Stay updated with the latest industry-leading AI coverage by subscribing to our daily and weekly newsletters. Join now for exclusive content and updates. Learn More
Diffbot, a Silicon Valley company renowned for maintaining a vast index of web knowledge, has unveiled a groundbreaking AI model aimed at tackling a major challenge in the field: factual accuracy.
The newly released model, a refined version of Meta’s LLama 3.3, represents an open-source implementation of a system known as Graph Retrieval-Augmented Generation (GraphRAG).
Unlike traditional AI models that rely on static training data, Diffbot’s LLM leverages real-time information from the company’s Knowledge Graph, a dynamic database with over a trillion interconnected facts.
“Our belief is that general-purpose reasoning will eventually be distilled into approximately 1 billion parameters,” stated Mike Tung, CEO of Diffbot, in an interview with VentureBeat. “The goal is not to store knowledge in the model but to enable it to effectively query external knowledge sources.”
How it Works
Diffbot’s Knowledge Graph is an automated database that continuously crawls the web, categorizing entities such as people, companies, products, and articles. This database is updated every few days with millions of new facts, ensuring its accuracy and relevance. The AI model queries this real-time information from the Knowledge Graph, enhancing its accuracy and transparency compared to traditional LLMs.

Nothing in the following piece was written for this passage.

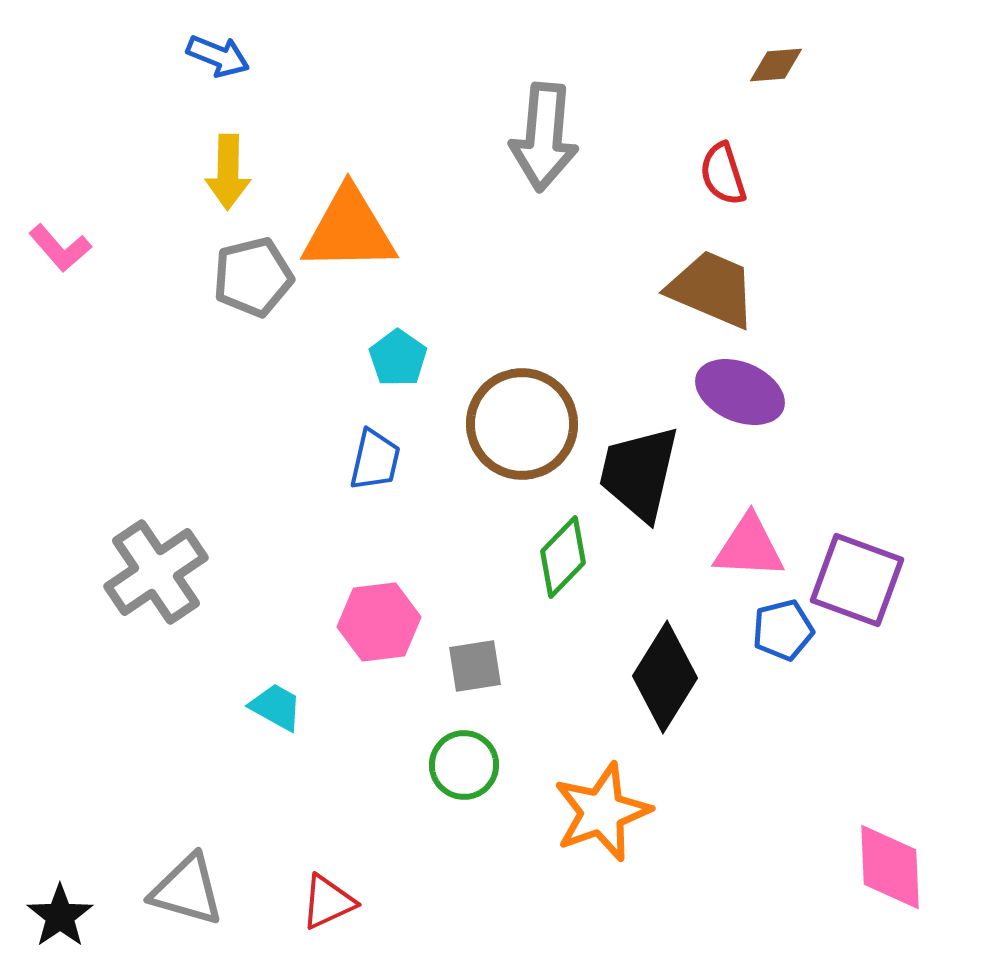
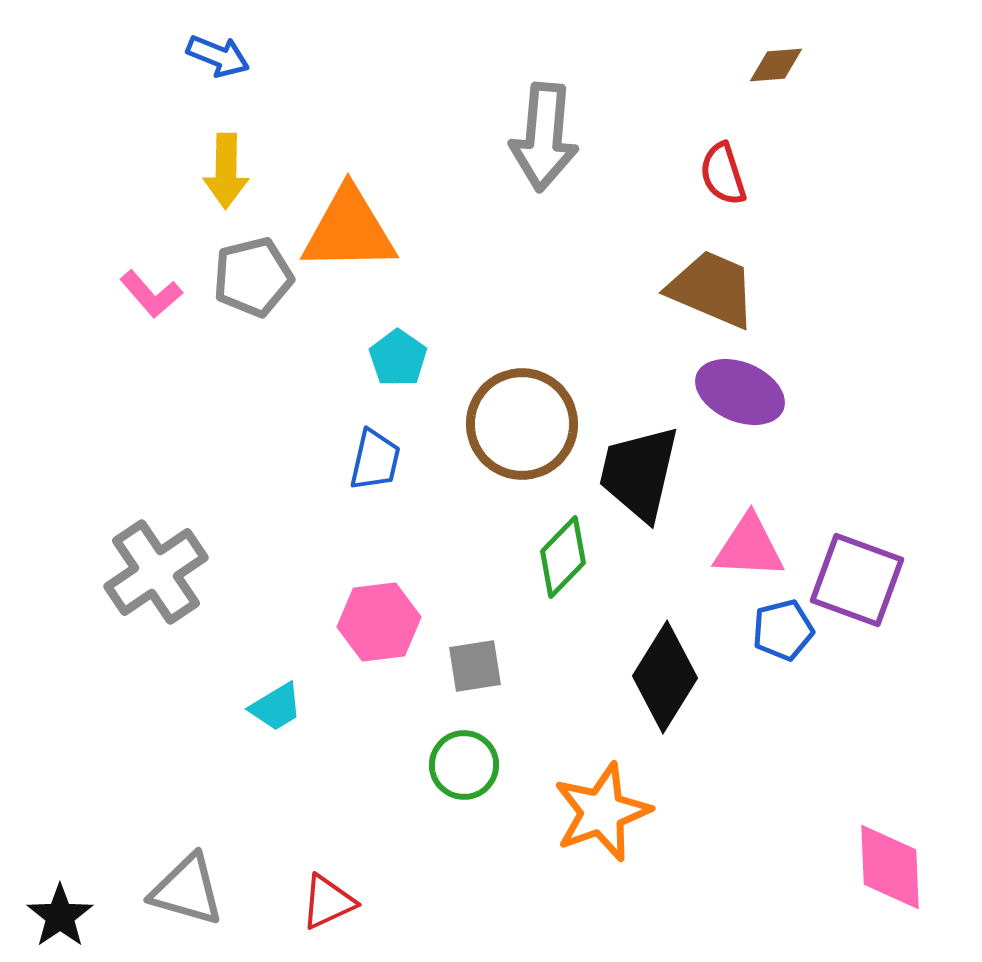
yellow arrow: moved 2 px left, 1 px up
pink L-shape: moved 91 px right, 46 px down
cyan trapezoid: rotated 120 degrees clockwise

For instance, when asked about a recent news event, the model can retrieve the latest updates from the web, extract relevant facts, and cite the original sources, ensuring up-to-date and reliable information.
How Diffbot’s Knowledge Graph Outperforms Traditional AI in Fact Retrieval
In benchmark tests, Diffbot’s model has demonstrated impressive results, achieving an 81% accuracy score on FreshQA and 70.36% on MMLU-Pro, surpassing competitors like ChatGPT and Gemini. Moreover, Diffbot has made its model fully open-source, enabling companies to customize and deploy it on their own hardware, addressing concerns about data privacy and vendor lock-in.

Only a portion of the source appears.